Wie authentifiziert man Benutzer sicher mit in einer Datenbank gespeicherten Salted-Passwörtern?

So entziehen Sie ein Salted-Passwort aus der Datenbank und authentifizieren einen Benutzer

Beim Implementieren einer Mitgliederseite mit Salted-Passwörtern, die in einer Datenbank gespeichert sind, Die Sicherstellung einer korrekten Authentifizierung wird von entscheidender Bedeutung. Beim Versuch, die Existenz eines Benutzers zu überprüfen, können jedoch Fehler auftreten.

Das Problem

Der folgende Codeausschnitt zeigt eine falsche Methode zur Überprüfung, ob ein Mitglied existiert:

$name = mysqli_real_escape_string($connect, $_POST['name']);
$password = mysqli_real_escape_string($connect, $_POST['password']);
$saltQuery = "SELECT salt FROM users WHERE name = '$name';";
$result = mysqli_query($connect, $saltQuery);
if ($result === false){
    die(mysqli_error());
}
$row = mysqli_fetch_assoc($result);
$salt = $row['salt'];

Dieser Code versucht, das Salt aus der Datenbank abzurufen, schlägt jedoch fehl, wenn die Abfrage zurückkehrt falsch.

Die Lösung

Um die Anmeldeinformationen eines Benutzers genau zu überprüfen, müssen wir den gespeicherten Passwort-Hash abrufen und ihn mit dem vom Benutzer eingegebenen Passwort vergleichen.
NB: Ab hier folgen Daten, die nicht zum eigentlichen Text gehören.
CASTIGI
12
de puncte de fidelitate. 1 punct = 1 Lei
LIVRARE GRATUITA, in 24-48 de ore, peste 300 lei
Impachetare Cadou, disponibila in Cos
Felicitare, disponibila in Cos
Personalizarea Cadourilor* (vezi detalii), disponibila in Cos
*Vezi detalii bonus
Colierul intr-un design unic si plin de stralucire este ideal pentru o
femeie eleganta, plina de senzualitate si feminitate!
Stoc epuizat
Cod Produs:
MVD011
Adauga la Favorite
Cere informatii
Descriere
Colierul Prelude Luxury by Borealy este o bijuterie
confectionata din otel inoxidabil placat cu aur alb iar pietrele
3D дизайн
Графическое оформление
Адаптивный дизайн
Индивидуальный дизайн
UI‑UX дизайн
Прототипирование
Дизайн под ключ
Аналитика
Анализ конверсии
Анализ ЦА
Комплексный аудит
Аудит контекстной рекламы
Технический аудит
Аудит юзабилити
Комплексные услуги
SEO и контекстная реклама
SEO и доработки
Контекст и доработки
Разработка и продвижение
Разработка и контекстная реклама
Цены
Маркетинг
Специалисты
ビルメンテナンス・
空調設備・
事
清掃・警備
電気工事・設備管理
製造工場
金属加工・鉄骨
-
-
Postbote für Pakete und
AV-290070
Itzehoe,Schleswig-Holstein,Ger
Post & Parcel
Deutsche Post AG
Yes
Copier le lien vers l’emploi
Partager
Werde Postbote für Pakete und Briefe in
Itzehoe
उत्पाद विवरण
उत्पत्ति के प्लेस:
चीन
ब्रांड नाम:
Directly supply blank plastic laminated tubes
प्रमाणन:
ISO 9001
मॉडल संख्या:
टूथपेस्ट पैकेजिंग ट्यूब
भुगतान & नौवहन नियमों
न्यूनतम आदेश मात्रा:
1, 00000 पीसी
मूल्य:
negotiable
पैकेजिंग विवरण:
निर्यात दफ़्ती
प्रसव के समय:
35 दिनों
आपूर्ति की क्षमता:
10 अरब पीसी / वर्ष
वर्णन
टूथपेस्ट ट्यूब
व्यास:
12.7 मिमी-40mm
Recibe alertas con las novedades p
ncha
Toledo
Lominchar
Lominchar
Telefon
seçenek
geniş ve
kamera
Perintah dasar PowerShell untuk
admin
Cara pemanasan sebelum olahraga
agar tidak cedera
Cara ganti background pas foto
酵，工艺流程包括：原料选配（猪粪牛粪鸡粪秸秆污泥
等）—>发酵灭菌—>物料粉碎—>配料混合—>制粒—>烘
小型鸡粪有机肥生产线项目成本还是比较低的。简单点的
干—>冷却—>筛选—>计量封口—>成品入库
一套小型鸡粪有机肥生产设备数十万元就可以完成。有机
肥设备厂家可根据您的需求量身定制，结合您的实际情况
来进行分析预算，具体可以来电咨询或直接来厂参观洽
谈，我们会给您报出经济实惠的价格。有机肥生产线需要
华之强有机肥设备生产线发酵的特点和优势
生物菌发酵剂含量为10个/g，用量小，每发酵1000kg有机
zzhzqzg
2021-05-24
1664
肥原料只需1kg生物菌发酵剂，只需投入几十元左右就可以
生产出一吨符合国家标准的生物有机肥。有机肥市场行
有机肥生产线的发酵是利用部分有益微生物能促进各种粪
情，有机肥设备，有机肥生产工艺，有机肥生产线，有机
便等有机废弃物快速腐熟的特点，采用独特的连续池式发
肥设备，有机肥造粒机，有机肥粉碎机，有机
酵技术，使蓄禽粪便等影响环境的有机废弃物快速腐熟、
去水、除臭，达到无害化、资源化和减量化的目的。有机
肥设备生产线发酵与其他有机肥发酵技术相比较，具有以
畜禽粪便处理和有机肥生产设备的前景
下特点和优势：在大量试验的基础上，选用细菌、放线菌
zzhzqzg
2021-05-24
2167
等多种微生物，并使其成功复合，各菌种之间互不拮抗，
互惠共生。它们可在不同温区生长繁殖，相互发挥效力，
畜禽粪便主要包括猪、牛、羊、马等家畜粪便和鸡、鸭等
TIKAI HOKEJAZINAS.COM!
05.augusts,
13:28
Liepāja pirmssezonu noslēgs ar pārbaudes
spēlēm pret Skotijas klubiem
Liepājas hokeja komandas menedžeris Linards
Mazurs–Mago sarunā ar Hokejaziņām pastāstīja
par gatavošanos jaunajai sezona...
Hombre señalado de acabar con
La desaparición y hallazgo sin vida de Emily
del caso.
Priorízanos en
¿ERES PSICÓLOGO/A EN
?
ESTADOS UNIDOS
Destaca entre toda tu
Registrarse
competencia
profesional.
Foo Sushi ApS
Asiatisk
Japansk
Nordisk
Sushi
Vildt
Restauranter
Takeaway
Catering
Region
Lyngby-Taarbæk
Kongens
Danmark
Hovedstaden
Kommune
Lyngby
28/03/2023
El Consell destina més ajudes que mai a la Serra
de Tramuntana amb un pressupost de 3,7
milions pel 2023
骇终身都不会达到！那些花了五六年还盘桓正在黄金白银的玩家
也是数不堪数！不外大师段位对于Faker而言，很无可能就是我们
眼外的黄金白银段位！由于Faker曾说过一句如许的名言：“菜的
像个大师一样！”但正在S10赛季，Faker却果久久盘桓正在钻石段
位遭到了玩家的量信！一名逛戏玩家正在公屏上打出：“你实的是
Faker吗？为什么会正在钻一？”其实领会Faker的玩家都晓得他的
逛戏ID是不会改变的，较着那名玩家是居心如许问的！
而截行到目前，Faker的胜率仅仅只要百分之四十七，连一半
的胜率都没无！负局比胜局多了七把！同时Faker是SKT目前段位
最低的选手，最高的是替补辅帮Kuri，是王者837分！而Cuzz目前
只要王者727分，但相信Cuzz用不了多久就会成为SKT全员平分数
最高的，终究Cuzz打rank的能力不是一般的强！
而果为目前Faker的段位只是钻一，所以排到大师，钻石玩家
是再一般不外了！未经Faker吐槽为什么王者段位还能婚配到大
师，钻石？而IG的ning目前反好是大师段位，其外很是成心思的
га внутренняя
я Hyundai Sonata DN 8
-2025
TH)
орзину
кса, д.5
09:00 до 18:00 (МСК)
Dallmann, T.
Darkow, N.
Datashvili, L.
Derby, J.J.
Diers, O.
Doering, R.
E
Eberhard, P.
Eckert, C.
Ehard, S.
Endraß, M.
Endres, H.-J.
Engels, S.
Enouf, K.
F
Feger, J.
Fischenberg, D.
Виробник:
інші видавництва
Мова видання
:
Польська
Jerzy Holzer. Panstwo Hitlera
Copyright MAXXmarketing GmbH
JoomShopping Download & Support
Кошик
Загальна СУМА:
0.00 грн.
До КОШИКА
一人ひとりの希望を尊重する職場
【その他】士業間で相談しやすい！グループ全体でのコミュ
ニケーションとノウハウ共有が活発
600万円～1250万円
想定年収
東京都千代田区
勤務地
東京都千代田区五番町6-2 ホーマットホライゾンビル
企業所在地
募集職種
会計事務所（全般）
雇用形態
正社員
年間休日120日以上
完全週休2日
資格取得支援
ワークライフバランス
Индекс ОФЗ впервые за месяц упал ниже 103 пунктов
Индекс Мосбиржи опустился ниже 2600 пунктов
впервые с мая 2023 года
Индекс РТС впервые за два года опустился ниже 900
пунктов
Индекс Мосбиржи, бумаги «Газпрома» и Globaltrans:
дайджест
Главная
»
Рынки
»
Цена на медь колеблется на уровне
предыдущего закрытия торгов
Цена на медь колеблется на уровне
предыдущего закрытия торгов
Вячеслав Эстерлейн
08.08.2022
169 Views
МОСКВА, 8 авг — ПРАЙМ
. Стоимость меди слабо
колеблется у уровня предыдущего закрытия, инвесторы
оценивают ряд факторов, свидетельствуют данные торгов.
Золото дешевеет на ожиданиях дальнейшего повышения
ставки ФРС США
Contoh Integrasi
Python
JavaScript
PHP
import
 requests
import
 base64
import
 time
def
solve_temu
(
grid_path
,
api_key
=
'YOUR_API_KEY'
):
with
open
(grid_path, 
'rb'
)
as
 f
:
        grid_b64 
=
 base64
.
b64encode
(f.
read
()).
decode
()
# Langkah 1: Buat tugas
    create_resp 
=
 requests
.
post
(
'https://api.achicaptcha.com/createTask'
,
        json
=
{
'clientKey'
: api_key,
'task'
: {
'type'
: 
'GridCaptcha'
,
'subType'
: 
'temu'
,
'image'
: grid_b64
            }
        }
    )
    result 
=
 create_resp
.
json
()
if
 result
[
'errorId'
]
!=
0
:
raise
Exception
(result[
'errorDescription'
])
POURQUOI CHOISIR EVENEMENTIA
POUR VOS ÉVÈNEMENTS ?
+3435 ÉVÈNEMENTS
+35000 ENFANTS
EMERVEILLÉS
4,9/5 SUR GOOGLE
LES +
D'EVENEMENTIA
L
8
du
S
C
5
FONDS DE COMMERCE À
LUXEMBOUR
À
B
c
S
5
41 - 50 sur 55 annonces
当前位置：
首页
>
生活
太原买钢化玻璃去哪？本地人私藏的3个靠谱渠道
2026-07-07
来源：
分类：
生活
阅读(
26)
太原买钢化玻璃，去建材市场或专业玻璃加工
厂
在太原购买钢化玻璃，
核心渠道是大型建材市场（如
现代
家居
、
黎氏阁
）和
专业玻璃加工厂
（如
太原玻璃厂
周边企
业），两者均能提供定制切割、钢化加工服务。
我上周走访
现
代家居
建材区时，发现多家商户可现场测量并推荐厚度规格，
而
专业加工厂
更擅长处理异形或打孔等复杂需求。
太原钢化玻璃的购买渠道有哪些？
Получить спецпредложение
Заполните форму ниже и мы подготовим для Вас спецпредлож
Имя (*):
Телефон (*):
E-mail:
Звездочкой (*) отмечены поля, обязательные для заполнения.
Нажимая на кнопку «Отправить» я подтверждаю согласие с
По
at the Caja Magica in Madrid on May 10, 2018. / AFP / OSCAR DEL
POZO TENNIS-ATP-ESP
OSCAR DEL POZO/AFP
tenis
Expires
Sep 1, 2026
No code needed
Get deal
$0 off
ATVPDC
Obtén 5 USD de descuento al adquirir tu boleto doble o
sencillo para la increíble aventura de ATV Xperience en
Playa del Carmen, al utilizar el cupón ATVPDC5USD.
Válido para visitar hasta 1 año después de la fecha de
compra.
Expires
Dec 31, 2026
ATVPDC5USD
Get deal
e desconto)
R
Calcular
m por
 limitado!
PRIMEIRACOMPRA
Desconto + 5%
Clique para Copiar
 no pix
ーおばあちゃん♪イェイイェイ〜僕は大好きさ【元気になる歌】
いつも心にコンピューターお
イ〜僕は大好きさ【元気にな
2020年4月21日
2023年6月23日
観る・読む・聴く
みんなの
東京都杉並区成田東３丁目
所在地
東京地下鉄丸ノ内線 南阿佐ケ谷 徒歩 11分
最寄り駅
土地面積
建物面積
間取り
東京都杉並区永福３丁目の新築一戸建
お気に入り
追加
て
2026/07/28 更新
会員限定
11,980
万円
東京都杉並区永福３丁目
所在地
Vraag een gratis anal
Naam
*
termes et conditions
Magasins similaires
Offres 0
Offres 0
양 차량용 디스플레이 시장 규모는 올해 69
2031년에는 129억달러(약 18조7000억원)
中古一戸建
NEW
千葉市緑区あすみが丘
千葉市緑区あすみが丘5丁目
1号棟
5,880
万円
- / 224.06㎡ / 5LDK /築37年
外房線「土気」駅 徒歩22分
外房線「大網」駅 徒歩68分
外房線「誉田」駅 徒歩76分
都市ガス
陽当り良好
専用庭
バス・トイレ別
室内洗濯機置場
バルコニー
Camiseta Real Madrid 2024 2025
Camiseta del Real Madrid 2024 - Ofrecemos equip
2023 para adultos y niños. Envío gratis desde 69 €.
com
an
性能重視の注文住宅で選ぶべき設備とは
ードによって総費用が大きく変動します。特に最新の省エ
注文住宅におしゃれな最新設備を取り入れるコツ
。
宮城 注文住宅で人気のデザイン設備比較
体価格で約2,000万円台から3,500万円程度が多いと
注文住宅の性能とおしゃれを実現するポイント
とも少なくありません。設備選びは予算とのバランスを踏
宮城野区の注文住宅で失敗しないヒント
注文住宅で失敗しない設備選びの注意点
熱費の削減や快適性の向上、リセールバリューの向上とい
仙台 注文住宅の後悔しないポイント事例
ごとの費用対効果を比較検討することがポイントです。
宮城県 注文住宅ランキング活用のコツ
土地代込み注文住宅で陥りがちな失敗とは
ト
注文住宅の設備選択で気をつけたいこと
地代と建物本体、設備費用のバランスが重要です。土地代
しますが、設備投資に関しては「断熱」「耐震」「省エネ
Dieser Prozess beinhaltet die Verwendung der Funktionen password_hash() und password_verify().

Beispielcode für MySQLi

/**
 * mysqli example for a login with a stored password-hash
 */
$mysqli = new mysqli($dbHost, $dbUser, $dbPassword, $dbName);
$mysqli->set_charset('utf8');

// Find the stored password hash in the database, searching by username
$sql = 'SELECT password FROM users WHERE name = ?';
$stmt = $mysqli->prepare($sql);
$stmt->bind_param('s', $_POST['name']); // it is safe to pass the user input unescaped
$stmt->execute();

// If this user exists, fetch the password-hash and check it
$isPasswordCorrect = false;
$stmt->bind_result($hashFromDb);
if ($stmt->fetch() === true) {
  // Check whether the entered password matches the stored hash.
  // The salt and the cost factor will be extracted from $hashFromDb.
  $isPasswordCorrect = password_verify($_POST['password'], $hashFromDb);
}

Beispielcode für PDO

/**
 * pdo example for a login with a stored password-hash
 */
$dsn = "mysql:host=$dbHost;dbname=$dbName;charset=utf8";
$pdo = new PDO($dsn, $dbUser, $dbPassword);

// Find the stored password hash in the database, searching by username
$sql = 'SELECT password FROM users WHERE name = ?';
$stmt = $pdo->prepare($sql);
$stmt->bindValue(1, $_POST['name'], PDO::PARAM_STR); // it is safe to pass the user input unescaped
$stmt->execute();

// If this user exists, fetch the password hash and check it
$isPasswordCorrect = false;
if (($row = $stmt->fetch(PDO::FETCH_ASSOC)) !== false) {
  $hashFromDb = $row['password'];

  // Check whether the entered password matches the stored hash.
  // The salt and the cost factor will be extracted from $hashFromDb.
  $isPasswordCorrect = password_verify($_POST['password'], $hashFromDb);
}

Das obige ist der detaillierte Inhalt vonWie authentifiziert man Benutzer sicher mit in einer Datenbank gespeicherten Salted-Passwörtern?. Für weitere Informationen folgen Sie bitte anderen verwandten Artikeln auf der PHP chinesischen Website!